─── Task inputs ───
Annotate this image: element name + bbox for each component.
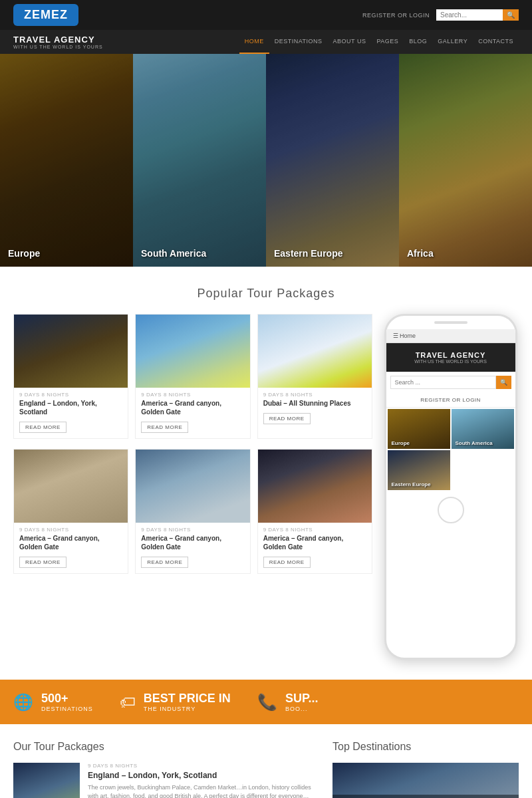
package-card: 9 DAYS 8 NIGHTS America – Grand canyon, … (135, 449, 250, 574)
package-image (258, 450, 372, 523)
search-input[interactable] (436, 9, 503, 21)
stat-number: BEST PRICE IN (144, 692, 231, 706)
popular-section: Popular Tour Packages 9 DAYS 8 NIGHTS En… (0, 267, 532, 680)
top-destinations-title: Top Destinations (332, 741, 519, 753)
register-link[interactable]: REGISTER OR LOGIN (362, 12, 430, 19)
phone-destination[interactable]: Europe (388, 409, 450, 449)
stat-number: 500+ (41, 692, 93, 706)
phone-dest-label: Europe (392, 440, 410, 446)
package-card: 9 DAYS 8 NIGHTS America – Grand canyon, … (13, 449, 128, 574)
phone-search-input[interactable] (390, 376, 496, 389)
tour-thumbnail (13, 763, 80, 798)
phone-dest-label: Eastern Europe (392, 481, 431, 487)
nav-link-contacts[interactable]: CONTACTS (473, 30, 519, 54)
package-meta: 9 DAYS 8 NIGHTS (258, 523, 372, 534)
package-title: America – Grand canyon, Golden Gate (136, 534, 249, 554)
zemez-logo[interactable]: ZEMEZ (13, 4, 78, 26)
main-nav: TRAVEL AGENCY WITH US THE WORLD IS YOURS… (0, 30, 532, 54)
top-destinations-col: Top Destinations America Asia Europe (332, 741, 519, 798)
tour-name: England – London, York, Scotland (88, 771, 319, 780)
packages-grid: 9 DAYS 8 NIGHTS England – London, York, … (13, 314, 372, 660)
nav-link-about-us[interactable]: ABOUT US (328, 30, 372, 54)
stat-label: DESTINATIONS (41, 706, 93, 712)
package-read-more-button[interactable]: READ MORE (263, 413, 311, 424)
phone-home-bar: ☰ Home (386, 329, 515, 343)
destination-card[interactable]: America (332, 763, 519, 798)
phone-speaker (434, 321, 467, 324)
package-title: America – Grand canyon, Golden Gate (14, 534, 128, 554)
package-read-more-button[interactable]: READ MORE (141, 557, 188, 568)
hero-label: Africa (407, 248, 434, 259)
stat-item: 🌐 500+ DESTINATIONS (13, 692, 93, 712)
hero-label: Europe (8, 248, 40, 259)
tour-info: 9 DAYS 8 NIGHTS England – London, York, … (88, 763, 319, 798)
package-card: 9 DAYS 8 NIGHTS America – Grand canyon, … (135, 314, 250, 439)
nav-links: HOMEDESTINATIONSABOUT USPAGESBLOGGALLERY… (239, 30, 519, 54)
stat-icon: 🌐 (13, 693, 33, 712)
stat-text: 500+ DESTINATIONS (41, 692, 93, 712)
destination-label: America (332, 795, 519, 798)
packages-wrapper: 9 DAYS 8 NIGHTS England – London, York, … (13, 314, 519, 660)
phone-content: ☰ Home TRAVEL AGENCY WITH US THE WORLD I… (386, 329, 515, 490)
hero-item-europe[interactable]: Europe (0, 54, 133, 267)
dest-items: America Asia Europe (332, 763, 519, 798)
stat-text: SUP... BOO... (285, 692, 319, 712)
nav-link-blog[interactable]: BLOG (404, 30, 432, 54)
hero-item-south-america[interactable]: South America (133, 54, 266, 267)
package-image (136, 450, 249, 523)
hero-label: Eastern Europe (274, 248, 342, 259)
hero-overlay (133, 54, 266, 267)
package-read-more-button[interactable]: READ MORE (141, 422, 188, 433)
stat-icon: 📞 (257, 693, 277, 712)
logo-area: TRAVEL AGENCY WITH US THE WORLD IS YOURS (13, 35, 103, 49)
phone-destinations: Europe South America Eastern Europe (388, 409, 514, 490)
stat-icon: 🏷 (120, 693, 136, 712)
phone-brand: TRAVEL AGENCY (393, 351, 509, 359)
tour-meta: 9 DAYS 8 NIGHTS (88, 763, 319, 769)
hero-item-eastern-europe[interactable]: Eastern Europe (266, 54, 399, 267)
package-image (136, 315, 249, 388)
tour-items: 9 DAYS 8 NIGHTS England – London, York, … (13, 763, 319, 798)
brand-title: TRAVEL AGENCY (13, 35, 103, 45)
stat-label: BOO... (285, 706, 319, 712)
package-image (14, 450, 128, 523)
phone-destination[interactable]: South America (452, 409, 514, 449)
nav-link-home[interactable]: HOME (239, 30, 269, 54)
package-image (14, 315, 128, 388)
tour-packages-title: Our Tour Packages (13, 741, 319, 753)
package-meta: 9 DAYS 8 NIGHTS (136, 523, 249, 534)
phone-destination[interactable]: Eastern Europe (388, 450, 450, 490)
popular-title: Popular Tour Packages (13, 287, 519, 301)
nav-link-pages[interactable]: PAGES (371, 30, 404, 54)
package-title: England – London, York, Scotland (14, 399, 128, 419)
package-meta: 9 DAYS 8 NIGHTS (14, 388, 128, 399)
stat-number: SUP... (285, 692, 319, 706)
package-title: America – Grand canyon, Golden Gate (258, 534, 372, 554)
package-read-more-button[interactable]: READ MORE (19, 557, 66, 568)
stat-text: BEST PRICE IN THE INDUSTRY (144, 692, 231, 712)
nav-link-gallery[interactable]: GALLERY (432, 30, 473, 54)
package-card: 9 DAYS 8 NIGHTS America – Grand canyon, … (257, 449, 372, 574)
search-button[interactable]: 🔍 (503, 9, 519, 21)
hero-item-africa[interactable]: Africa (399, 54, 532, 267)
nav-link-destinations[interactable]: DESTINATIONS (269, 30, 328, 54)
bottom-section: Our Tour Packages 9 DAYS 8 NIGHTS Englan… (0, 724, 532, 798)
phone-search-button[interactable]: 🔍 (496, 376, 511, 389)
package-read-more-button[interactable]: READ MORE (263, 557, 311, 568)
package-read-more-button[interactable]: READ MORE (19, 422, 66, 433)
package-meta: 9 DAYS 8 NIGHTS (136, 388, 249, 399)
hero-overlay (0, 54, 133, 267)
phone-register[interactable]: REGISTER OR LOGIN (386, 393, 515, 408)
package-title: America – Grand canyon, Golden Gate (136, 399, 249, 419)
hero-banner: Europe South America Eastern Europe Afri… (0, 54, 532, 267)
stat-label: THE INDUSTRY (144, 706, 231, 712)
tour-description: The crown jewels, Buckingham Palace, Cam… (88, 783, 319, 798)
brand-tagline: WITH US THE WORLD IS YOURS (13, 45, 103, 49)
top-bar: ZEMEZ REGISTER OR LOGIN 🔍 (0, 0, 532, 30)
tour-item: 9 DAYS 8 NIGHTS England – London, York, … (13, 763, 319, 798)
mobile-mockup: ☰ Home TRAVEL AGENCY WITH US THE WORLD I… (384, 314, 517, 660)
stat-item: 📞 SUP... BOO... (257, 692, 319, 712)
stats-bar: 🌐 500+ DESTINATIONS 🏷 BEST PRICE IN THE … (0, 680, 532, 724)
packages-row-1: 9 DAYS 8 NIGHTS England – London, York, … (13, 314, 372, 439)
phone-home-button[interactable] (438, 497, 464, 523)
───
→ **Problem**: The answer is the full listing above, repeated exactly, with its pictures removed.

→ **Output below**:
Annotate this image: element name + bbox for each component.
package-card: 9 DAYS 8 NIGHTS America – Grand canyon, … (135, 449, 250, 574)
package-image (258, 450, 372, 523)
search-input[interactable] (436, 9, 503, 21)
stat-number: BEST PRICE IN (144, 692, 231, 706)
popular-section: Popular Tour Packages 9 DAYS 8 NIGHTS En… (0, 267, 532, 680)
top-destinations-title: Top Destinations (332, 741, 519, 753)
register-link[interactable]: REGISTER OR LOGIN (362, 12, 430, 19)
phone-destination[interactable]: Europe (388, 409, 450, 449)
stat-number: 500+ (41, 692, 93, 706)
phone-dest-label: Europe (392, 440, 410, 446)
package-card: 9 DAYS 8 NIGHTS America – Grand canyon, … (13, 449, 128, 574)
phone-search-input[interactable] (390, 376, 496, 389)
tour-thumbnail (13, 763, 80, 798)
phone-dest-label: Eastern Europe (392, 481, 431, 487)
nav-link-contacts[interactable]: CONTACTS (473, 30, 519, 54)
package-meta: 9 DAYS 8 NIGHTS (258, 523, 372, 534)
package-title: America – Grand canyon, Golden Gate (136, 534, 249, 554)
zemez-logo[interactable]: ZEMEZ (13, 4, 78, 26)
main-nav: TRAVEL AGENCY WITH US THE WORLD IS YOURS… (0, 30, 532, 54)
top-destinations-col: Top Destinations America Asia Europe (332, 741, 519, 798)
tour-name: England – London, York, Scotland (88, 771, 319, 780)
packages-grid: 9 DAYS 8 NIGHTS England – London, York, … (13, 314, 372, 660)
nav-link-about-us[interactable]: ABOUT US (328, 30, 372, 54)
stat-label: DESTINATIONS (41, 706, 93, 712)
package-read-more-button[interactable]: READ MORE (263, 413, 311, 424)
phone-home-bar: ☰ Home (386, 329, 515, 343)
destination-card[interactable]: America (332, 763, 519, 798)
phone-speaker (434, 321, 467, 324)
package-title: America – Grand canyon, Golden Gate (14, 534, 128, 554)
package-read-more-button[interactable]: READ MORE (141, 557, 188, 568)
hero-label: Africa (407, 248, 434, 259)
stat-item: 🌐 500+ DESTINATIONS (13, 692, 93, 712)
hero-label: Europe (8, 248, 40, 259)
tour-info: 9 DAYS 8 NIGHTS England – London, York, … (88, 763, 319, 798)
package-card: 9 DAYS 8 NIGHTS America – Grand canyon, … (135, 314, 250, 439)
nav-links: HOMEDESTINATIONSABOUT USPAGESBLOGGALLERY… (239, 30, 519, 54)
stat-icon: 🌐 (13, 693, 33, 712)
stat-text: 500+ DESTINATIONS (41, 692, 93, 712)
destination-label: America (332, 795, 519, 798)
packages-wrapper: 9 DAYS 8 NIGHTS England – London, York, … (13, 314, 519, 660)
phone-content: ☰ Home TRAVEL AGENCY WITH US THE WORLD I… (386, 329, 515, 490)
hero-item-europe[interactable]: Europe (0, 54, 133, 267)
dest-items: America Asia Europe (332, 763, 519, 798)
stat-text: SUP... BOO... (285, 692, 319, 712)
nav-link-blog[interactable]: BLOG (404, 30, 432, 54)
hero-item-south-america[interactable]: South America (133, 54, 266, 267)
package-image (136, 450, 249, 523)
hero-label: Eastern Europe (274, 248, 342, 259)
hero-overlay (133, 54, 266, 267)
package-read-more-button[interactable]: READ MORE (141, 422, 188, 433)
stat-icon: 📞 (257, 693, 277, 712)
logo-area: TRAVEL AGENCY WITH US THE WORLD IS YOURS (13, 35, 103, 49)
phone-destinations: Europe South America Eastern Europe (388, 409, 514, 490)
stat-icon: 🏷 (120, 693, 136, 712)
phone-brand: TRAVEL AGENCY (393, 351, 509, 359)
tour-meta: 9 DAYS 8 NIGHTS (88, 763, 319, 769)
hero-item-eastern-europe[interactable]: Eastern Europe (266, 54, 399, 267)
package-image (136, 315, 249, 388)
tour-items: 9 DAYS 8 NIGHTS England – London, York, … (13, 763, 319, 798)
brand-title: TRAVEL AGENCY (13, 35, 103, 45)
stat-label: BOO... (285, 706, 319, 712)
package-image (14, 450, 128, 523)
phone-destination[interactable]: South America (452, 409, 514, 449)
nav-link-home[interactable]: HOME (239, 30, 269, 54)
package-image (14, 315, 128, 388)
tour-packages-title: Our Tour Packages (13, 741, 319, 753)
package-meta: 9 DAYS 8 NIGHTS (136, 523, 249, 534)
phone-destination[interactable]: Eastern Europe (388, 450, 450, 490)
popular-title: Popular Tour Packages (13, 287, 519, 301)
nav-link-pages[interactable]: PAGES (371, 30, 404, 54)
package-title: England – London, York, Scotland (14, 399, 128, 419)
package-meta: 9 DAYS 8 NIGHTS (14, 388, 128, 399)
stat-number: SUP... (285, 692, 319, 706)
package-title: America – Grand canyon, Golden Gate (258, 534, 372, 554)
package-read-more-button[interactable]: READ MORE (19, 557, 66, 568)
stat-text: BEST PRICE IN THE INDUSTRY (144, 692, 231, 712)
nav-link-gallery[interactable]: GALLERY (432, 30, 473, 54)
package-card: 9 DAYS 8 NIGHTS America – Grand canyon, … (257, 449, 372, 574)
search-button[interactable]: 🔍 (503, 9, 519, 21)
hero-item-africa[interactable]: Africa (399, 54, 532, 267)
nav-link-destinations[interactable]: DESTINATIONS (269, 30, 328, 54)
bottom-section: Our Tour Packages 9 DAYS 8 NIGHTS Englan… (0, 724, 532, 798)
phone-search-button[interactable]: 🔍 (496, 376, 511, 389)
package-read-more-button[interactable]: READ MORE (263, 557, 311, 568)
package-read-more-button[interactable]: READ MORE (19, 422, 66, 433)
package-meta: 9 DAYS 8 NIGHTS (136, 388, 249, 399)
hero-overlay (0, 54, 133, 267)
phone-register[interactable]: REGISTER OR LOGIN (386, 393, 515, 408)
package-title: America – Grand canyon, Golden Gate (136, 399, 249, 419)
hero-banner: Europe South America Eastern Europe Afri… (0, 54, 532, 267)
stat-label: THE INDUSTRY (144, 706, 231, 712)
tour-description: The crown jewels, Buckingham Palace, Cam… (88, 783, 319, 798)
brand-tagline: WITH US THE WORLD IS YOURS (13, 45, 103, 49)
top-bar: ZEMEZ REGISTER OR LOGIN 🔍 (0, 0, 532, 30)
tour-item: 9 DAYS 8 NIGHTS England – London, York, … (13, 763, 319, 798)
mobile-mockup: ☰ Home TRAVEL AGENCY WITH US THE WORLD I… (384, 314, 517, 660)
stat-item: 📞 SUP... BOO... (257, 692, 319, 712)
stats-bar: 🌐 500+ DESTINATIONS 🏷 BEST PRICE IN THE … (0, 680, 532, 724)
packages-row-1: 9 DAYS 8 NIGHTS England – London, York, … (13, 314, 372, 439)
phone-home-button[interactable] (438, 497, 464, 523)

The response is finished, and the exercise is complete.